*TASK OBJECTIVE*:
The response must reproduce exactly every line of the material below holding the word "There".

*RECORDS*:
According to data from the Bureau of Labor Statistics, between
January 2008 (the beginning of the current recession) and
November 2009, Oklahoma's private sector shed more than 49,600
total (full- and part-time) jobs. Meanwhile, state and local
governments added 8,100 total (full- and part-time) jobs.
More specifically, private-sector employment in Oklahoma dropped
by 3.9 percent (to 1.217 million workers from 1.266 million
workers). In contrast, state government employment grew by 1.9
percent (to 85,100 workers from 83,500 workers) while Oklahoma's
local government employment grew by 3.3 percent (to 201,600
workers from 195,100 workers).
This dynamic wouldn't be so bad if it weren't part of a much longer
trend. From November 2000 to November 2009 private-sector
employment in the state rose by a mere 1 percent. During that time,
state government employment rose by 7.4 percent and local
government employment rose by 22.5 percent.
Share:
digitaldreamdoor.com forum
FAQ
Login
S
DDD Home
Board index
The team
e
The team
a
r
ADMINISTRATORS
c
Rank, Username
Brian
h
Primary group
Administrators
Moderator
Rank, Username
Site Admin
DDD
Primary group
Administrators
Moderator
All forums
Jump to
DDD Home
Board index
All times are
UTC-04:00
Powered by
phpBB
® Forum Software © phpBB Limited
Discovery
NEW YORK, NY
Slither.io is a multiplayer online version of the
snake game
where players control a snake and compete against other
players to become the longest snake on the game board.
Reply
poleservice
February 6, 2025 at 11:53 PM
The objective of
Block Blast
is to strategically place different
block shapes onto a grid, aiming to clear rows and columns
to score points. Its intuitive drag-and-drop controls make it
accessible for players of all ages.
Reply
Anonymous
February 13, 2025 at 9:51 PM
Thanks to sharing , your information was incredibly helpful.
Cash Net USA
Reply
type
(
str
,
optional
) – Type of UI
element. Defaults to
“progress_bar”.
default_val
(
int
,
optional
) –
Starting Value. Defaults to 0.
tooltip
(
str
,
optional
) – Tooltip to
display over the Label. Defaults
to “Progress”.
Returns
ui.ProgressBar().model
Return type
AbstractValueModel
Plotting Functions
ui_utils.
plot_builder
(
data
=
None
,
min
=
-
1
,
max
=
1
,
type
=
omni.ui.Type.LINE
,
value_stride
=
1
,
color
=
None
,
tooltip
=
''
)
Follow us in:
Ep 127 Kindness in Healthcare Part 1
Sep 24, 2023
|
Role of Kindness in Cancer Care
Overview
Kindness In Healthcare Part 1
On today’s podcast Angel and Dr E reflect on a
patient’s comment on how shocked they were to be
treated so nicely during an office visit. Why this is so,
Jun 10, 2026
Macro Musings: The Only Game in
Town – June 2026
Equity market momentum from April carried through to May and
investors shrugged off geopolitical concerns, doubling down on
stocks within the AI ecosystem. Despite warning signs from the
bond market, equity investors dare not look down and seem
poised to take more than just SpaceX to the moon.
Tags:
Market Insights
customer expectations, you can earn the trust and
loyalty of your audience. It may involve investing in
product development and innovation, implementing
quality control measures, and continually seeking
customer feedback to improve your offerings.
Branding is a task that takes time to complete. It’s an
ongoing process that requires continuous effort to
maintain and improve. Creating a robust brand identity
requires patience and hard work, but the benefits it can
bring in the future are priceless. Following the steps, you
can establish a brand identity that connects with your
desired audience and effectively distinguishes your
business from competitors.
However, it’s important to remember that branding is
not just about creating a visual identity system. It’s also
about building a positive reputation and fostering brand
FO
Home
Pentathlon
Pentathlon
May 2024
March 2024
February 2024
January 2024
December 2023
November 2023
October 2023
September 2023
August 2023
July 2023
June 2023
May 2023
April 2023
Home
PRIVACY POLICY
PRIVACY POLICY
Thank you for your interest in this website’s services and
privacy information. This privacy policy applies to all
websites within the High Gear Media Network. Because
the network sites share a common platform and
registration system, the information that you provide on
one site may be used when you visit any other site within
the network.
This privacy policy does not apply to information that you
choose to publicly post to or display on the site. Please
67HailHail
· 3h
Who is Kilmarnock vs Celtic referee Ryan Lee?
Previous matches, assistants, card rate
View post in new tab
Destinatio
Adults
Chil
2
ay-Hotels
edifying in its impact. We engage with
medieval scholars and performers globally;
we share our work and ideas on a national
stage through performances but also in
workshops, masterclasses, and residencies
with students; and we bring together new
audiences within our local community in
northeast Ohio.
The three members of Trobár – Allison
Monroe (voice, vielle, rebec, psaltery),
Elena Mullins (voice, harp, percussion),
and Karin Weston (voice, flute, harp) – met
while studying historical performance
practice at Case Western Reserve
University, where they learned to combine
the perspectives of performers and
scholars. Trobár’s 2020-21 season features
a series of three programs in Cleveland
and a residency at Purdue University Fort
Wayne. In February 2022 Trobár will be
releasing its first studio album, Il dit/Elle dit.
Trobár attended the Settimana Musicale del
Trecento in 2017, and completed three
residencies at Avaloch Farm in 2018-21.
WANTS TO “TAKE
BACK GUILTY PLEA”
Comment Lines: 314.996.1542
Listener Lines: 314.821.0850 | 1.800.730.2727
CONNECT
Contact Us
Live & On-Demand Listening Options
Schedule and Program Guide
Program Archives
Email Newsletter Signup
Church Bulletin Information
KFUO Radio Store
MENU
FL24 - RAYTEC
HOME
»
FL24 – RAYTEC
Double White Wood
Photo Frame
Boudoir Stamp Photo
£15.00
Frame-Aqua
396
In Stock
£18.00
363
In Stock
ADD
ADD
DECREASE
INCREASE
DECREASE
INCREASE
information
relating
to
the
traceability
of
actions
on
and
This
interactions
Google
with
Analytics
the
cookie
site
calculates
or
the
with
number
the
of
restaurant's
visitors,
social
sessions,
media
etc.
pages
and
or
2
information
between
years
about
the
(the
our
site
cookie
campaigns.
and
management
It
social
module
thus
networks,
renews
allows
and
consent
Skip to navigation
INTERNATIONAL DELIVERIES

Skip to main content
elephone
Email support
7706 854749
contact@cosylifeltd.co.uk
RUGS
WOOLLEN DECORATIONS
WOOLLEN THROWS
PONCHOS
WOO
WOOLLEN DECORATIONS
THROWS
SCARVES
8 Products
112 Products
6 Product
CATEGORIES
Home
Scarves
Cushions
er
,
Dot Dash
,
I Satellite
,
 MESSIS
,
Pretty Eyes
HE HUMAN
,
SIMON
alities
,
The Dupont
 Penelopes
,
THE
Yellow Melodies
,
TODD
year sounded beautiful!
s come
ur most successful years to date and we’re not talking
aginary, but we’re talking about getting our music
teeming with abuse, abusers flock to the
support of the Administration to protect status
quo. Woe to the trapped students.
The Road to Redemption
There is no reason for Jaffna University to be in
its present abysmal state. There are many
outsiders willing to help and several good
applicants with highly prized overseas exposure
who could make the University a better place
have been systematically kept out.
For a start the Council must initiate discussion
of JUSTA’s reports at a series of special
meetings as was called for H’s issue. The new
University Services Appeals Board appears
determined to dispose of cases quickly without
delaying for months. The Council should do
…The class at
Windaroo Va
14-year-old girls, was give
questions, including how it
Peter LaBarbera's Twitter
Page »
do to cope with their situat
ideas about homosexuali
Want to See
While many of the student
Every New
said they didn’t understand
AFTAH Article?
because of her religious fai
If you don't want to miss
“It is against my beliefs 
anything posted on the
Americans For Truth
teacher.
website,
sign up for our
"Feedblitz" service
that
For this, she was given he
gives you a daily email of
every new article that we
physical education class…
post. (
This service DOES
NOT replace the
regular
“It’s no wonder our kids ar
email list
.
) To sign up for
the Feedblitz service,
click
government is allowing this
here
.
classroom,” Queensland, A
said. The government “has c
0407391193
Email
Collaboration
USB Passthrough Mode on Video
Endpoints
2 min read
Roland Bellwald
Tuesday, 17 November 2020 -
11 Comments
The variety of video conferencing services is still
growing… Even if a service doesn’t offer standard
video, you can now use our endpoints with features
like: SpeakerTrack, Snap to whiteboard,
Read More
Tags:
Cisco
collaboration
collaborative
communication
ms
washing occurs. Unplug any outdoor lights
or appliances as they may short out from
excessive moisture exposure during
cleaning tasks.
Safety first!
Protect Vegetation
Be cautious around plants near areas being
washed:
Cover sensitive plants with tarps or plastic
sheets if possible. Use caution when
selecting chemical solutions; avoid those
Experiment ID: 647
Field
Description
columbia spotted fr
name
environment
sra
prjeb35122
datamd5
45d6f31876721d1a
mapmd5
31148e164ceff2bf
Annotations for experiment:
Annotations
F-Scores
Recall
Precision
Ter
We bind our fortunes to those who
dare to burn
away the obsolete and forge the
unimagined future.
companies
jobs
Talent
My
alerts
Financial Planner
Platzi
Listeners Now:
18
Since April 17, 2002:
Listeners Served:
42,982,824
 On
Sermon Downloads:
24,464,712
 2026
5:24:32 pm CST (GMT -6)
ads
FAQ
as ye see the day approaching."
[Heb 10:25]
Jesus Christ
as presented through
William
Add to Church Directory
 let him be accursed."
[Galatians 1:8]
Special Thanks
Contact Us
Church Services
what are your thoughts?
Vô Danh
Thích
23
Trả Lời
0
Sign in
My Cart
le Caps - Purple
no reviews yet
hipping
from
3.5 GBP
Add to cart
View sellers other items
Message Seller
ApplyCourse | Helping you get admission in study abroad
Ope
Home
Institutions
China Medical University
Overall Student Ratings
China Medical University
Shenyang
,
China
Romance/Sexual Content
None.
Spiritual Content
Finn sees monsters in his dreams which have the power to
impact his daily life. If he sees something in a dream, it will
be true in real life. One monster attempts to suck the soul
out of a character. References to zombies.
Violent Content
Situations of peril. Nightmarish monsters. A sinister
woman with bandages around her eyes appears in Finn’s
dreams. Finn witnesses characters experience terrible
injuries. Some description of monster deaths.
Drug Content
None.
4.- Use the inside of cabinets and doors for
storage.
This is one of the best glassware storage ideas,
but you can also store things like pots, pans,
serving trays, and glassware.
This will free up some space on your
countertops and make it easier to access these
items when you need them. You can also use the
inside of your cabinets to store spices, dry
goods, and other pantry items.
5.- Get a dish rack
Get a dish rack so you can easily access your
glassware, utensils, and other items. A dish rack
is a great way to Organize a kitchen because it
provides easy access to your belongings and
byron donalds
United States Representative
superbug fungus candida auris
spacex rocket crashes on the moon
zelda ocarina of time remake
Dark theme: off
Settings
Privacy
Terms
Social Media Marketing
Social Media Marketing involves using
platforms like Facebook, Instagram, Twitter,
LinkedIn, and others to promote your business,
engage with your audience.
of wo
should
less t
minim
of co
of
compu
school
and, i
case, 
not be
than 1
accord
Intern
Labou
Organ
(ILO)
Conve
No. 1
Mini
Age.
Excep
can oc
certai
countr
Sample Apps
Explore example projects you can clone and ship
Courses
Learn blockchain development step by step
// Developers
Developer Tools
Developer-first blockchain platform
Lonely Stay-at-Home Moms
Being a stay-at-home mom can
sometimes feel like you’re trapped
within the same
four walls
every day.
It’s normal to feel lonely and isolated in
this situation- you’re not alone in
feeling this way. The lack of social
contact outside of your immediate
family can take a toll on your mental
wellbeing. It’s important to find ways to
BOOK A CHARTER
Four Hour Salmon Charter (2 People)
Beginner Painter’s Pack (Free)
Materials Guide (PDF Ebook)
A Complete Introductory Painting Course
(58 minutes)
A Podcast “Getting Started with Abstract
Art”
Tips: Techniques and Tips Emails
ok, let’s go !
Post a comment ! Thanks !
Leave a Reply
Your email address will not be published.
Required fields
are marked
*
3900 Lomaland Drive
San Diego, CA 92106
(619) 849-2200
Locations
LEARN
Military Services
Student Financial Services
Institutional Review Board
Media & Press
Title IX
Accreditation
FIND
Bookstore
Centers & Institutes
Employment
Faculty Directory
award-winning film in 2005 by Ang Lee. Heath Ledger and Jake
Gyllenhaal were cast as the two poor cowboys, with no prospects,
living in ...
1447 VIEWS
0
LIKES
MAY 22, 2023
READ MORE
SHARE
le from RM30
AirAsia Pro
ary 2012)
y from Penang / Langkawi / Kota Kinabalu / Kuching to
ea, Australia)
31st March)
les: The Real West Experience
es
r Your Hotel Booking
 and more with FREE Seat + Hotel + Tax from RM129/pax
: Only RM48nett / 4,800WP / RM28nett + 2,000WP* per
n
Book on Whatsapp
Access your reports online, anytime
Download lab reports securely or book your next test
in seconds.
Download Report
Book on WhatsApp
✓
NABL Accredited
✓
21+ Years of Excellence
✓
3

*ANSWER BELOW*:
There is no reason for Jaffna University to be in
its present abysmal state. There are many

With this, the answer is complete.